(Input Opens)

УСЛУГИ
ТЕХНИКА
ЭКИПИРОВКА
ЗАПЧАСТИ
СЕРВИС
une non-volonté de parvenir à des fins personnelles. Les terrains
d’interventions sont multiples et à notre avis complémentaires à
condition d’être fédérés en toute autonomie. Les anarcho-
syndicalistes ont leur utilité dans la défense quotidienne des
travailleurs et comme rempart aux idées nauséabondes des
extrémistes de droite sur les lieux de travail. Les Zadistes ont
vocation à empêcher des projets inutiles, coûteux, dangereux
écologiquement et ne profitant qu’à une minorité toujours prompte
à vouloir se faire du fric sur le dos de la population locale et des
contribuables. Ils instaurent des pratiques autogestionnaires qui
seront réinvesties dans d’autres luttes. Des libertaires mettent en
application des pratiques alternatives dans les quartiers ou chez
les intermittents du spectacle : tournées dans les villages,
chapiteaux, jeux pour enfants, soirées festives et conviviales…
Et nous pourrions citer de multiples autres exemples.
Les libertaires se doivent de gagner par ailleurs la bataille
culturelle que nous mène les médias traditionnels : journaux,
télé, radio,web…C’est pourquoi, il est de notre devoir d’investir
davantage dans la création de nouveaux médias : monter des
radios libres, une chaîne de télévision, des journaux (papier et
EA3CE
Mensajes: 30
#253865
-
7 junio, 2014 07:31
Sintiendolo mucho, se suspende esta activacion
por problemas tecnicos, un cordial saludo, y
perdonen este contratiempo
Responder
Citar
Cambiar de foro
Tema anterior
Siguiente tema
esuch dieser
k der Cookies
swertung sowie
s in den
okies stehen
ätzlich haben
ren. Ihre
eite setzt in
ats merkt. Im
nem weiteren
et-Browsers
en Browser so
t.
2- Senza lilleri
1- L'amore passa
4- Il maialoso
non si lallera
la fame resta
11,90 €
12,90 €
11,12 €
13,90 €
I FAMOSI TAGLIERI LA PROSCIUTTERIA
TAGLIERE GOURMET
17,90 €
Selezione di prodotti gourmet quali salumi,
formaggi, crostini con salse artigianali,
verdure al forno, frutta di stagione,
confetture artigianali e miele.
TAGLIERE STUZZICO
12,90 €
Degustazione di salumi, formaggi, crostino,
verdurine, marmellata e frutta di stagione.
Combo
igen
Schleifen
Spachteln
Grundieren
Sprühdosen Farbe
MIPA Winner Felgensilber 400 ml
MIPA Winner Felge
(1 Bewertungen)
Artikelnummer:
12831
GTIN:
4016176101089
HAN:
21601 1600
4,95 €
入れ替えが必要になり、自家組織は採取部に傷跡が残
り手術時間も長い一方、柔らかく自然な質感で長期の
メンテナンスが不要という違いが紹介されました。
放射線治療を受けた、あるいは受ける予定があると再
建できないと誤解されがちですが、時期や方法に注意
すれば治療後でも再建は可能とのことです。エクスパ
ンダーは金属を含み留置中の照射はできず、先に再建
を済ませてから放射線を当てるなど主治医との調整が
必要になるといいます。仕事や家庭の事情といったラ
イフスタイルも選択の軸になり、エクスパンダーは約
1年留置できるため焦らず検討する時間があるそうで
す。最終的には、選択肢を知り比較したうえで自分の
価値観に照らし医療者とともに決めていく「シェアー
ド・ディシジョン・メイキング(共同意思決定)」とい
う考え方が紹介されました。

(Input Closes)

- _Work task_
Say how many lines of the material contain the word "formaggi". Add nothing to the number.

- _Solved problem_
2